The 14 measures were selected to address the flaws with the current quality measurement and reporting system, which suffers from duplicative measures and a lack of data standardization. AMGA members report hundreds of different quality measures to various public and private payers, the vast majority of which are not useful in evaluating or improving the quality of care provided. There is a significant cost to measure reporting. Research has indicated that, on average, U.S. physician practices across four common specialties annually spend more than $15.4 billion and 785 hours per physician to report quality measures.

AMGA believes that the use of this set of 14 core measures will ultimately save providers’ time and reduce costs while improving care. By offering a standard set of measures for value-based contracts with payers, the AMGA measure set will reduce the variation in the measures that are reported and help eliminate unnecessary confusion and administrative burden.
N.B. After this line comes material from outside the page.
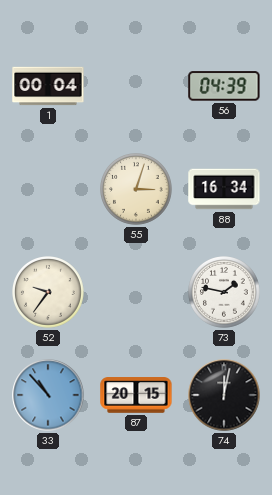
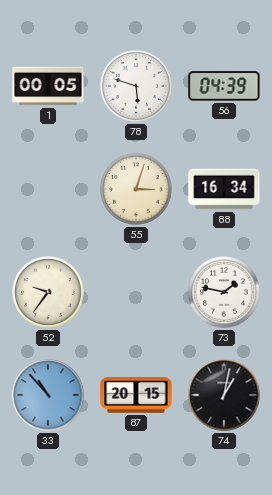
1: 00:04 -> 00:05
78: none -> 5:48
74: 12:02 -> 1:02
The measurement set includes both process measures, such as cancer screening and immunization rates, which focus attention on quality improvement, and outcome measures, which emphasize the need to evaluate how care is provided to best drive quality improvement.

The 14 measures are:

  1. Emergency Department use per 1,000
  2. SNF Admissions per 1,000
  3. 30-day all cause hospital readmission
  4. Admissions for acute ambulatory sensitive conditions composite
  5. HbA1C poor control > 9%
  6. Depression screening
  7. Diabetes eye exam
  8. Hypertension (HTN)/high blood pressure control
  9. CAHPS/health status/functional status
  10. Breast cancer screening
  11. Colorectal cancer screening
  12. Cervical cancer screening
  13. Pneumonia vaccination rate
  14. Pediatric well child visits (0-15 months)

A task force of AMGA members, chaired by Scott Hines, M.D., Crystal Run Healthcare chief quality officer, developed this measure set in an effort to simplify the quality reporting process to reduce the burden of reporting and address related provider burnout.
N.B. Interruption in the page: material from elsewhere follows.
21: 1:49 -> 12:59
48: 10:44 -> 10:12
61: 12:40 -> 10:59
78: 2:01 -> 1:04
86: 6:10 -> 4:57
“In addition to selecting clinically relevant measures, we chose measures that also have demonstrated results, account for patient experience, and have sufficient sample sizes to ensure statistical validity,” said Hines. “This set reflects the collective views of integrated systems and multispecialty medical groups that are leading the move to value-based care. It is not intended to replace all other measures, but instead serve as a standardized set for reporting purposes. Measures not included still have value when reported internally to drive quality improvement within healthcare provider organizations.”
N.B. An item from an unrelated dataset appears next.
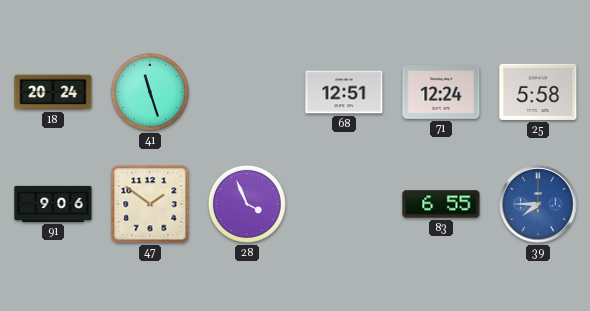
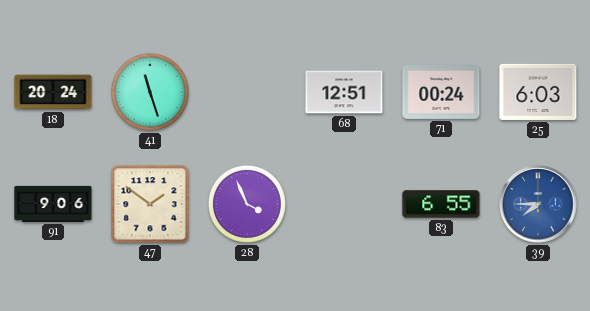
71: 12:24 -> 00:24
25: 5:58 -> 6:03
 “Used correctly, quality measures provide an opportunity to evaluate care and drive improvements,” said Jerry Penso, M.D., M.B.A., AMGA president and chief executive officer. “But providers are saddled with too many measures that are not meaningful to how they deliver care. AMGA’s measure set represents a break from that and emphasizes the importance of value measures that are evidence-based, focused on outcomes, and relevant to clinical care.”

Penso added, “AMGA members are focused on outcomes, and the measures endorsed reflect the need for quality reporting to serve providers in achieving optimal results, instead of serving as yet another compliance exercise that does not meaningfully guide care improvements.”